Make an exact copy of every entry, from the first line to the last.

▶ Materials provided
--*--
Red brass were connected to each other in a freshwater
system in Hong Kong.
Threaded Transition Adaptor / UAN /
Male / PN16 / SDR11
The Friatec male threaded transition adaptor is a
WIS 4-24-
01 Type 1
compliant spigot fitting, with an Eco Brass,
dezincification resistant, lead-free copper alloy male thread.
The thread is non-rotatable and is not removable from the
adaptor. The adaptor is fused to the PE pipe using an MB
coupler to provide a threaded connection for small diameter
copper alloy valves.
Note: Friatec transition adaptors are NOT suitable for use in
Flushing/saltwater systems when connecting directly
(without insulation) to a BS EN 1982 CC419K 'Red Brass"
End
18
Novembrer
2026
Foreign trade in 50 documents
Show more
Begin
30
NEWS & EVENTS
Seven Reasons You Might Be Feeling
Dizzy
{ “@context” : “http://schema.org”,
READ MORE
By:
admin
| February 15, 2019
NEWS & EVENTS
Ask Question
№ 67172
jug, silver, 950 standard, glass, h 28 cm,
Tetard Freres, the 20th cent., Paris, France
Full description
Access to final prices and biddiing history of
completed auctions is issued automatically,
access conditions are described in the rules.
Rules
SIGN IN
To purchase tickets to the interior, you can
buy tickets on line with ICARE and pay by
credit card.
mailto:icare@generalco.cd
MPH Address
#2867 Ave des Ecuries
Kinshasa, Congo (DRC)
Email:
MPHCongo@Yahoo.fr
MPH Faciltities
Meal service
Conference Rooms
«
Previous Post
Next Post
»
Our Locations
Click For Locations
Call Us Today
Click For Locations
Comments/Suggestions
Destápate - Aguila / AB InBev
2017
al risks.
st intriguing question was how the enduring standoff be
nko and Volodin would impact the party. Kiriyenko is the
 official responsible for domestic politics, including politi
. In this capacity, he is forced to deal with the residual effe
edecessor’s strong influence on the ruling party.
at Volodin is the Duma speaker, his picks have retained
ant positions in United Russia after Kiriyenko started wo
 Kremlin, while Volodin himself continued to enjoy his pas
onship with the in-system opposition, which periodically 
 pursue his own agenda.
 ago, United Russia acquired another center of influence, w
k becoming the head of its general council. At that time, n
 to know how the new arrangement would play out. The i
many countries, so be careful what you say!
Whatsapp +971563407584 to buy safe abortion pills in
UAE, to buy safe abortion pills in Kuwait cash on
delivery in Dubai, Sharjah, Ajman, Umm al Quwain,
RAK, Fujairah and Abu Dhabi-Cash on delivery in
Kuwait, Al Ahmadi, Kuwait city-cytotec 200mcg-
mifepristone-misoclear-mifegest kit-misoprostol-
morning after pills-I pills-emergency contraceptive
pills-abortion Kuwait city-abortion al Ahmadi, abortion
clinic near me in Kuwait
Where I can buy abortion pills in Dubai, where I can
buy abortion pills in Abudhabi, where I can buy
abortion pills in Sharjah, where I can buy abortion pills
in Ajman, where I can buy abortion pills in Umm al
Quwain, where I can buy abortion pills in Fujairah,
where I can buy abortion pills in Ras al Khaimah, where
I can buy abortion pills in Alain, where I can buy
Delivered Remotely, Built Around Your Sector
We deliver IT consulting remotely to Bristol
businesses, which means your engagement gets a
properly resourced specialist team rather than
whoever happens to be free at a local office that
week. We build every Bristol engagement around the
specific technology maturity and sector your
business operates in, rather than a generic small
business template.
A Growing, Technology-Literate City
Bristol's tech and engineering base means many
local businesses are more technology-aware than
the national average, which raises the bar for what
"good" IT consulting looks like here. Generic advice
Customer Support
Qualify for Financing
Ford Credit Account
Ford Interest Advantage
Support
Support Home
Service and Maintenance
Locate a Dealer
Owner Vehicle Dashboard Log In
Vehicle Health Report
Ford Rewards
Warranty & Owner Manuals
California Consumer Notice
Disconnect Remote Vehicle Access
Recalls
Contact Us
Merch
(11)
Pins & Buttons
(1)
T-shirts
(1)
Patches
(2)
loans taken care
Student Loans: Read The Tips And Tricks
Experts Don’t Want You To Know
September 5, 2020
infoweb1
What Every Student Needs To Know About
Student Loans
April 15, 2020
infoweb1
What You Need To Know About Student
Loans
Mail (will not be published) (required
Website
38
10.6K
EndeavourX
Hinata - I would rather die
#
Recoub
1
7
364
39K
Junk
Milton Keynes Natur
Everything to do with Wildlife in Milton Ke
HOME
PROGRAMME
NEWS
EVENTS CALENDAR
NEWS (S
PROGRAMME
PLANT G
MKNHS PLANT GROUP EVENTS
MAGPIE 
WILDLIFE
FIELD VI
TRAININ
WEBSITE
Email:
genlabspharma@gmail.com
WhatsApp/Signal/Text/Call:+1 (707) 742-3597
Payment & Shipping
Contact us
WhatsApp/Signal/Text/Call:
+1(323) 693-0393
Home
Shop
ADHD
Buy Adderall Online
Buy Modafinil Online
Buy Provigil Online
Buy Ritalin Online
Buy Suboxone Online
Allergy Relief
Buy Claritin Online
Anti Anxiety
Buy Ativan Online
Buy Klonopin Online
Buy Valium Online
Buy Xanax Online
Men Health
--*--
▶ Task output
Red brass were connected to each other in a freshwater
system in Hong Kong.
Threaded Transition Adaptor / UAN /
Male / PN16 / SDR11
The Friatec male threaded transition adaptor is a
WIS 4-24-
01 Type 1
compliant spigot fitting, with an Eco Brass,
dezincification resistant, lead-free copper alloy male thread.
The thread is non-rotatable and is not removable from the
adaptor. The adaptor is fused to the PE pipe using an MB
coupler to provide a threaded connection for small diameter
copper alloy valves.
Note: Friatec transition adaptors are NOT suitable for use in
Flushing/saltwater systems when connecting directly
(without insulation) to a BS EN 1982 CC419K 'Red Brass"
End
18
Novembrer
2026
Foreign trade in 50 documents
Show more
Begin
30
NEWS & EVENTS
Seven Reasons You Might Be Feeling
Dizzy
{ “@context” : “http://schema.org”,
READ MORE
By:
admin
| February 15, 2019
NEWS & EVENTS
Ask Question
№ 67172
jug, silver, 950 standard, glass, h 28 cm,
Tetard Freres, the 20th cent., Paris, France
Full description
Access to final prices and biddiing history of
completed auctions is issued automatically,
access conditions are described in the rules.
Rules
SIGN IN
To purchase tickets to the interior, you can
buy tickets on line with ICARE and pay by
credit card.
mailto:icare@generalco.cd
MPH Address
#2867 Ave des Ecuries
Kinshasa, Congo (DRC)
Email:
MPHCongo@Yahoo.fr
MPH Faciltities
Meal service
Conference Rooms
«
Previous Post
Next Post
»
Our Locations
Click For Locations
Call Us Today
Click For Locations
Comments/Suggestions
Destápate - Aguila / AB InBev
2017
al risks.
st intriguing question was how the enduring standoff be
nko and Volodin would impact the party. Kiriyenko is the
 official responsible for domestic politics, including politi
. In this capacity, he is forced to deal with the residual effe
edecessor’s strong influence on the ruling party.
at Volodin is the Duma speaker, his picks have retained
ant positions in United Russia after Kiriyenko started wo
 Kremlin, while Volodin himself continued to enjoy his pas
onship with the in-system opposition, which periodically 
 pursue his own agenda.
 ago, United Russia acquired another center of influence, w
k becoming the head of its general council. At that time, n
 to know how the new arrangement would play out. The i
many countries, so be careful what you say!
Whatsapp +971563407584 to buy safe abortion pills in
UAE, to buy safe abortion pills in Kuwait cash on
delivery in Dubai, Sharjah, Ajman, Umm al Quwain,
RAK, Fujairah and Abu Dhabi-Cash on delivery in
Kuwait, Al Ahmadi, Kuwait city-cytotec 200mcg-
mifepristone-misoclear-mifegest kit-misoprostol-
morning after pills-I pills-emergency contraceptive
pills-abortion Kuwait city-abortion al Ahmadi, abortion
clinic near me in Kuwait
Where I can buy abortion pills in Dubai, where I can
buy abortion pills in Abudhabi, where I can buy
abortion pills in Sharjah, where I can buy abortion pills
in Ajman, where I can buy abortion pills in Umm al
Quwain, where I can buy abortion pills in Fujairah,
where I can buy abortion pills in Ras al Khaimah, where
I can buy abortion pills in Alain, where I can buy
Delivered Remotely, Built Around Your Sector
We deliver IT consulting remotely to Bristol
businesses, which means your engagement gets a
properly resourced specialist team rather than
whoever happens to be free at a local office that
week. We build every Bristol engagement around the
specific technology maturity and sector your
business operates in, rather than a generic small
business template.
A Growing, Technology-Literate City
Bristol's tech and engineering base means many
local businesses are more technology-aware than
the national average, which raises the bar for what
"good" IT consulting looks like here. Generic advice
Customer Support
Qualify for Financing
Ford Credit Account
Ford Interest Advantage
Support
Support Home
Service and Maintenance
Locate a Dealer
Owner Vehicle Dashboard Log In
Vehicle Health Report
Ford Rewards
Warranty & Owner Manuals
California Consumer Notice
Disconnect Remote Vehicle Access
Recalls
Contact Us
Merch
(11)
Pins & Buttons
(1)
T-shirts
(1)
Patches
(2)
loans taken care
Student Loans: Read The Tips And Tricks
Experts Don’t Want You To Know
September 5, 2020
infoweb1
What Every Student Needs To Know About
Student Loans
April 15, 2020
infoweb1
What You Need To Know About Student
Loans
Mail (will not be published) (required
Website
38
10.6K
EndeavourX
Hinata - I would rather die
#
Recoub
1
7
364
39K
Junk
Milton Keynes Natur
Everything to do with Wildlife in Milton Ke
HOME
PROGRAMME
NEWS
EVENTS CALENDAR
NEWS (S
PROGRAMME
PLANT G
MKNHS PLANT GROUP EVENTS
MAGPIE 
WILDLIFE
FIELD VI
TRAININ
WEBSITE
Email:
genlabspharma@gmail.com
WhatsApp/Signal/Text/Call:+1 (707) 742-3597
Payment & Shipping
Contact us
WhatsApp/Signal/Text/Call:
+1(323) 693-0393
Home
Shop
ADHD
Buy Adderall Online
Buy Modafinil Online
Buy Provigil Online
Buy Ritalin Online
Buy Suboxone Online
Allergy Relief
Buy Claritin Online
Anti Anxiety
Buy Ativan Online
Buy Klonopin Online
Buy Valium Online
Buy Xanax Online
Men Health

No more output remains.